TRY IT:
Which lines in the data below contain the word "Street"? Pull each of them out.

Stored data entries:
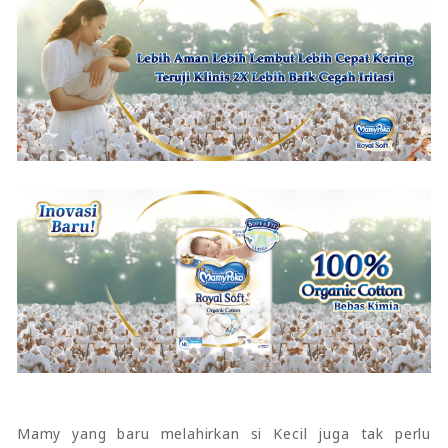
Mamy yang baru melahirkan si Kecil juga tak perlu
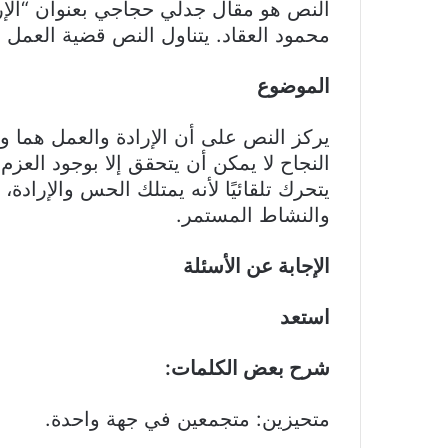
النص هو مقال جدلي حجاجي بعنوان “الإر
محمود العقاد. يتناول النص قضية العمل و
الموضوع
يركز النص على أن الإرادة والعمل هما و
النجاح لا يمكن أن يتحقق إلا بوجود العز
يتحرك تلقائيًا لأنه يمتلك الحس والإرادة، 
والنشاط المستمر.
الإجابة عن الأسئلة
استعد
شرح بعض الكلمات:
متحيزين: متجمعين في جهة واحدة.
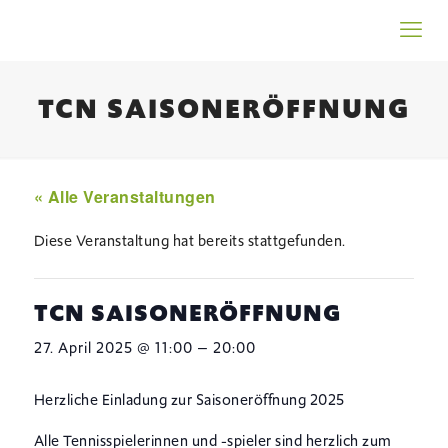
TCN SAISONERÖFFNUNG
« Alle Veranstaltungen
Diese Veranstaltung hat bereits stattgefunden.
TCN SAISONERÖFFNUNG
–
27. April 2025 @ 11:00
20:00
Herzliche Einladung zur Saisoneröffnung 2025
Alle Tennisspielerinnen und -spieler sind herzlich zum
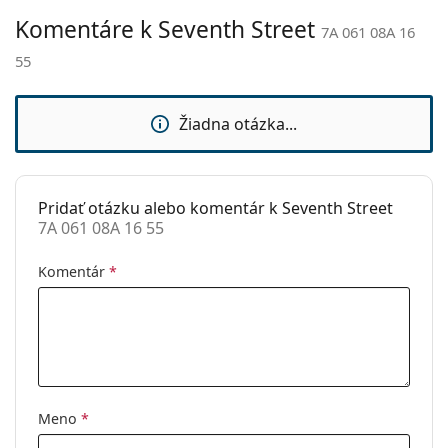
Komentáre k Seventh Street
Nastaviteľné
Nie
7A 061 08A 16
sedielka:
55
Príslušenstvo
Puzdro:
Áno
Žiadna otázka...
Čistiaca
Nie
handrička:
Ostatné
Pridať otázku alebo komentár k Seventh Street
7A 061 08A 16 55
Typ:
Pánske
Kategória:
Dioptrické okuliare
Komentár
*
Značka:
Seventh Street
Kód:
7A 061 08A 16 55
Meno
*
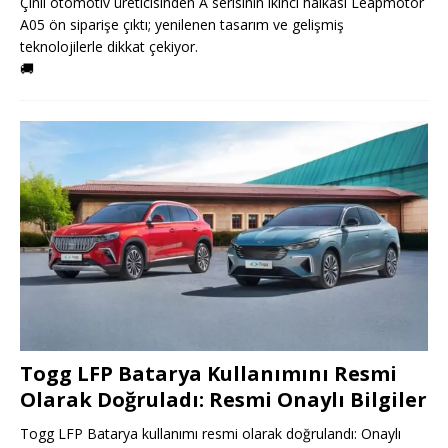
Çinli otomotiv üreticisinden A serisinin ikinci halkası Leapmotor
A05 ön siparişe çıktı; yenilenen tasarım ve gelişmiş
teknolojilerle dikkat çekiyor.
🚚
Togg LFP Batarya Kullanımını Resmi
Olarak Doğruladı: Resmi Onaylı Bilgiler
Togg LFP Batarya kullanımı resmi olarak doğrulandı: Onaylı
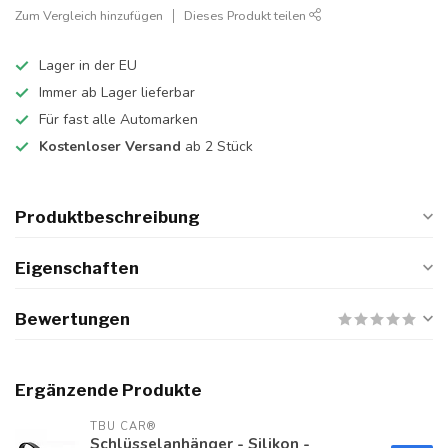
Zum Vergleich hinzufügen
Dieses Produkt teilen
Lager in der EU
Immer ab Lager lieferbar
Für fast alle Automarken
Kostenloser Versand
ab 2 Stück
Produktbeschreibung
Eigenschaften
Bewertungen
Ergänzende Produkte
TBU CAR®
Schlüsselanhänger - Silikon -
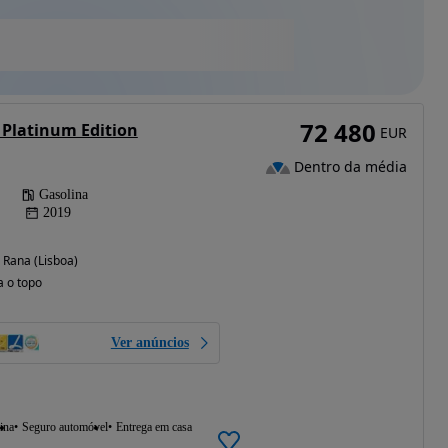
72 480
Platinum Edition
EUR
Dentro da média
Gasolina
2019
Rana (Lisboa)
a o topo
Ver anúncios
ina
Seguro automóvel
Entrega em casa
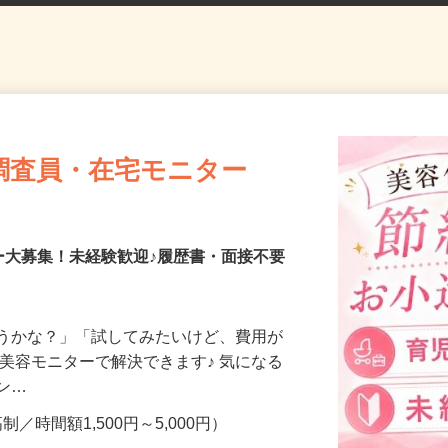
調査員・在宅モニター
ー大募集！未経験歓迎♪履歴書・面接不要
合うかな？」「試してみたいけど、費用が
、美容モニターで解決できます♪ 気になる
メン…
制／時間額1,500円～5,000円）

WRITTEN REPLY:
Komentáre k Seventh Street
Pridať otázku alebo komentár k Seventh Street
Seventh Street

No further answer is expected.